Photovoltaikanlage kaufen: Kosten und Förderung

Eine Solarstromanlage fängt die Strahlung der Sonne ein und wandelt sie in elektrische Energie um. Diese lässt sich im eigenen Haus verbrauchen und sorgt damit für sinkende Energiekosten. Worauf es ankommt, wenn Verbraucher eine Photovoltaikanlage kaufen möchten, erklären wir in den folgenden Abschnitten. Darüber hinaus zeigen wir, welche Kosten entstehen und welche Fördermittel der Staat bereithält.

Photovoltaik wandelt Licht in Strom um

Die Solarstromtechnik erzeugt elektrische Energie aus der kostenfreien solaren Strahlung. Möglich wird das durch den photoelektrischen Effekt, den Albert Einstein bereits im Jahr 1905 entdeckte.

Solarmodule gewinnen elektrische Energie

Dabei lösen sich Elektronen aus einer Halbleiter- oder Metalloberfläche, wenn diese mit Licht bestrahlt wird. Das Ganze passiert in den Solarmodulen, die ein Installateur nach dem Photovoltaikanlage kaufen meist auf dem Dach montiert. Wie viel Module notwendig sind, hängt dabei vor allem von ihrer Bauart ab. Beim Photovoltaik kaufen haben Verbraucher die Wahl zwischen Modulen mit monokristallinen, polykristallinen oder amorphen Zellen.

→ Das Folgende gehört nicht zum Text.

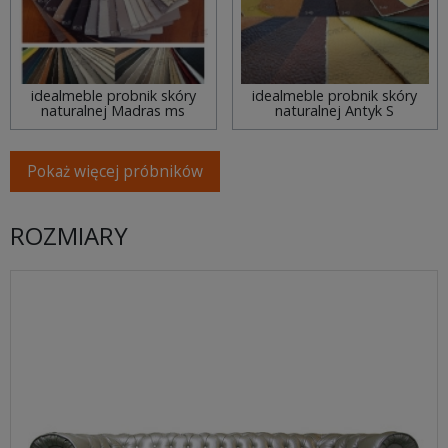
idealmeble probnik skóry
idealmeble probnik skóry
naturalnej Madras ms
naturalnej Antyk S
Pokaż więcej próbników
ROZMIARY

Während monokristalline Zellen durch ihre reine Struktur den höchsten Wirkungsgrad erzielen (18 bis 20 Prozent), bieten polykristalline Zellen das beste Preis-Leistungs-Verhältnis. Die Bauteile, die man zum Beispiel an der typischen Kristallstruktur erkennt, können etwa elf bis 14 Prozent der Solarenergie in Strom umwandeln. Sie sind günstiger, benötigen aber auch eine größere Fläche. Sind Hausbesitzer auf der Suche nach Sonderformen, können sie amorphe Module zur Photovoltaik kaufen. Diese sind vergleichsweise günstig und flexibel einsetzbar, erreichen jedoch niedrigere Wirkungsgrade (sechs bis acht Prozent).

Wechselrichter wandelt Gleichstrom in Wechselstrom um

Da der gewonnene Strom als Gleichstrom im Haus oder im öffentlichen Versorgungsnetz kaum Verwendung findet, ist er in Wechselstrom umzuwandeln. Diese Aufgabe übernimmt ein sogenannter Photovoltaik-Wechselrichter, der sowohl zu den Modulen, als auch zu deren Leistung passen muss.  Als Bestandteil der Photovoltaik befindet er sich in der Regel unter dem Dach oder im Keller.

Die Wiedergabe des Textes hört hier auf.